WHAT YOU ARE ASKED TO DO:
The answer must be a single number, namely how many lines in the entries below contain the string "except".
━━━ SUPPLIED MATERIAL ━━━
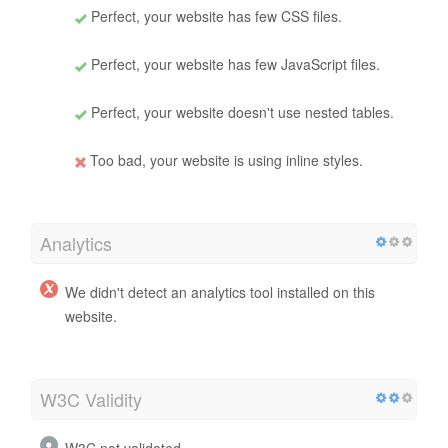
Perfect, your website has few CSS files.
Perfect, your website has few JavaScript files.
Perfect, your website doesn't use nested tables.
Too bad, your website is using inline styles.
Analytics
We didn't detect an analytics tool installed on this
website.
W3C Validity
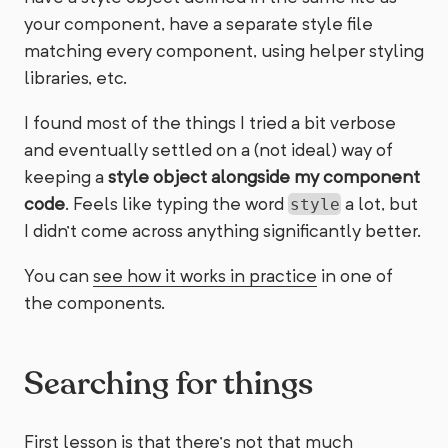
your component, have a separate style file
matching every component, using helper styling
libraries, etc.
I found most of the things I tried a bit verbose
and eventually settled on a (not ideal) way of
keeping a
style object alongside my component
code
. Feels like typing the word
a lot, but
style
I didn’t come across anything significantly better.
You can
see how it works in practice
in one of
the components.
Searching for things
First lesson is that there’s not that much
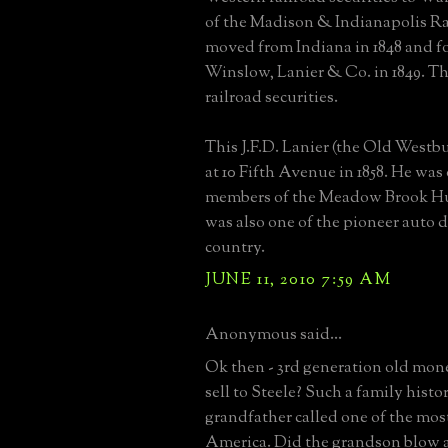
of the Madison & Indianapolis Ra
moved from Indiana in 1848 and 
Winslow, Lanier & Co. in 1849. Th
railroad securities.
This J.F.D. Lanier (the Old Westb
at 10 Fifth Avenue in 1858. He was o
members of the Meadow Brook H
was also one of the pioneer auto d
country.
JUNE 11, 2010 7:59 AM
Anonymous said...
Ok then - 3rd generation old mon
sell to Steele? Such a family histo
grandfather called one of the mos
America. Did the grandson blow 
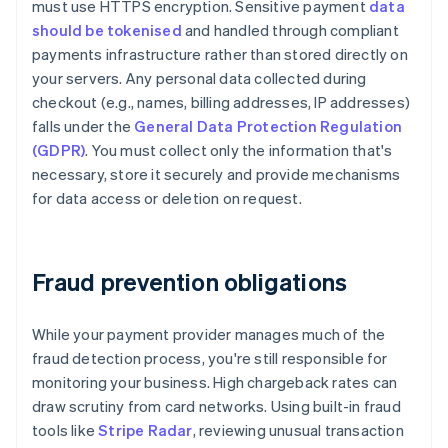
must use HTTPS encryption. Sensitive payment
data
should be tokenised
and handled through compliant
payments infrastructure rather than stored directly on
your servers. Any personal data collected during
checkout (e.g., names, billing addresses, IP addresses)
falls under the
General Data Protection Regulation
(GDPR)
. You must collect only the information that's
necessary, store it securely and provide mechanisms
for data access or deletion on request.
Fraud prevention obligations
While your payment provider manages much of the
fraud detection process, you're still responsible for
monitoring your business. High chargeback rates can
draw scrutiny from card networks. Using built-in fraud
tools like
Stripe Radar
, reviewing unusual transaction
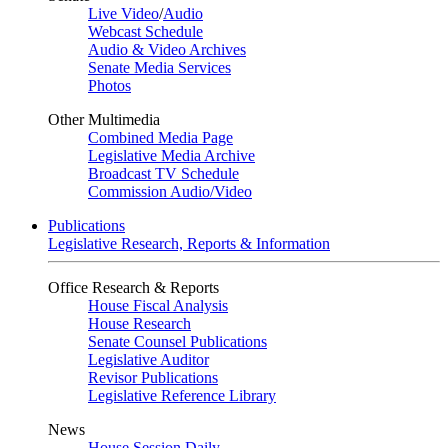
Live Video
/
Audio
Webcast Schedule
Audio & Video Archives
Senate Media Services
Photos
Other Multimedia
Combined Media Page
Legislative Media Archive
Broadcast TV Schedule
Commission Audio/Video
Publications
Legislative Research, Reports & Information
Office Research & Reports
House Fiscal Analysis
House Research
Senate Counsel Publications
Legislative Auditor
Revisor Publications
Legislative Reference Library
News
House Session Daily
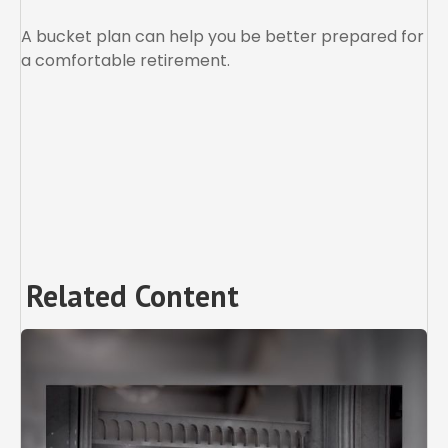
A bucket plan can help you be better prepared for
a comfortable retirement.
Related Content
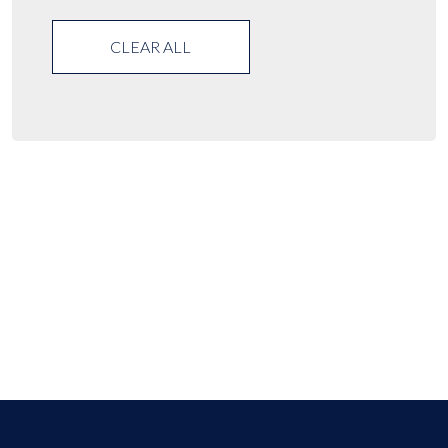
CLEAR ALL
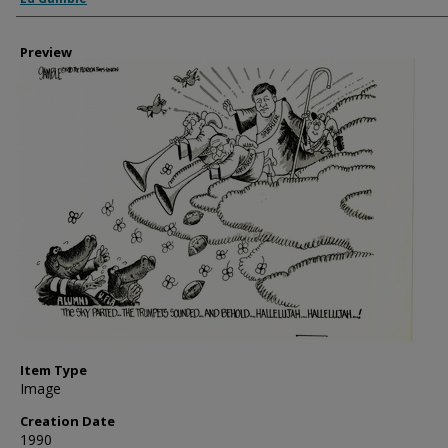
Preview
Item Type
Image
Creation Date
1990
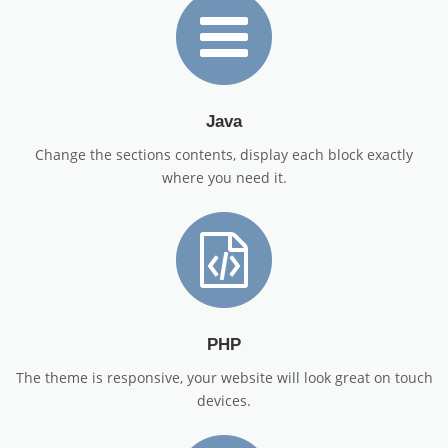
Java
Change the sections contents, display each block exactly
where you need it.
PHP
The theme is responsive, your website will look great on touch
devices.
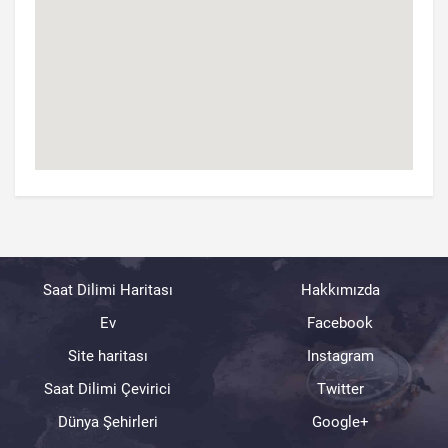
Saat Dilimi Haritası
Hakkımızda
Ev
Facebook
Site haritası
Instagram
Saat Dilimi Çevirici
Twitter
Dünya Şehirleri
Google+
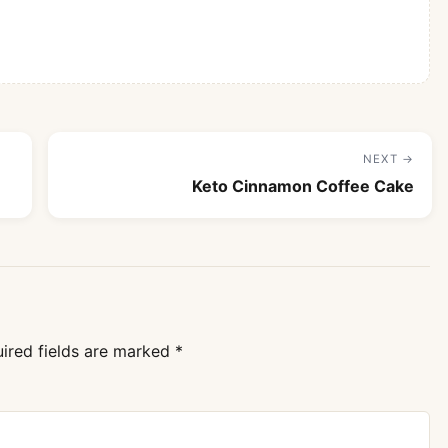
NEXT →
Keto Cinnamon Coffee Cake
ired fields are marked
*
━━━
━━━ SUPPLIED MATERIAL ━━━
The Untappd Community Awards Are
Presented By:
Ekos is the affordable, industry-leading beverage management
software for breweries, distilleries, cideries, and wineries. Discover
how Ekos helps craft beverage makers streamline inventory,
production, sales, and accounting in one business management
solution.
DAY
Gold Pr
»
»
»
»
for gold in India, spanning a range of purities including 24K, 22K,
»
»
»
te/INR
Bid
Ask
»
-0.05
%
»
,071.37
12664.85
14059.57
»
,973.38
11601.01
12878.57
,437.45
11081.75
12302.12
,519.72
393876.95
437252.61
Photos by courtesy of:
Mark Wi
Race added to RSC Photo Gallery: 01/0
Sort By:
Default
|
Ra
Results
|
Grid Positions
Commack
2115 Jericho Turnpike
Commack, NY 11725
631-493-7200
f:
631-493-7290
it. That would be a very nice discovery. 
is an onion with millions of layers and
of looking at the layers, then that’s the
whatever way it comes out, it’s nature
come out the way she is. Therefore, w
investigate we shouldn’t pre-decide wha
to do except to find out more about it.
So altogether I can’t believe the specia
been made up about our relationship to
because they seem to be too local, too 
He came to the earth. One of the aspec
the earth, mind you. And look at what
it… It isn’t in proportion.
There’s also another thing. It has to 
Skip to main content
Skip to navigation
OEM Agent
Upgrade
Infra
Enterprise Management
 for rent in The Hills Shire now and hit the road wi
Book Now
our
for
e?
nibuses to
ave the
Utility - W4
━━━
━━━ SUPPLIED MATERIAL ━━━
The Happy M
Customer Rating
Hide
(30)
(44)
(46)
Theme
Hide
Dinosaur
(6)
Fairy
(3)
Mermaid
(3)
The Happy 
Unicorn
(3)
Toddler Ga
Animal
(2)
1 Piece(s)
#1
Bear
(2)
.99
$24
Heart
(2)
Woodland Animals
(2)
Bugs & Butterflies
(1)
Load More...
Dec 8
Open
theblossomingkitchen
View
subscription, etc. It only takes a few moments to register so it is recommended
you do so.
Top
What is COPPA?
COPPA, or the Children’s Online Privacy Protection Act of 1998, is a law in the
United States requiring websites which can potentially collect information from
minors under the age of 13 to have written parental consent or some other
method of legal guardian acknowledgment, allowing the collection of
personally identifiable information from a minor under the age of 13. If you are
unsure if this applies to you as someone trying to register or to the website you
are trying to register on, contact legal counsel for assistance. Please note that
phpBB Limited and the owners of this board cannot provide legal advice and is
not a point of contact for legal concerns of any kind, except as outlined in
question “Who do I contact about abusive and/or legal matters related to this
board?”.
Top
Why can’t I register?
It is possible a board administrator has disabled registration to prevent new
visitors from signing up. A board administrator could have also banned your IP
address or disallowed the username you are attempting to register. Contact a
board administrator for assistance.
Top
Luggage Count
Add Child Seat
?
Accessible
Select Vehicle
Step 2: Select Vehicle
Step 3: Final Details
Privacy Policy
━━━
TASK RESULT:
2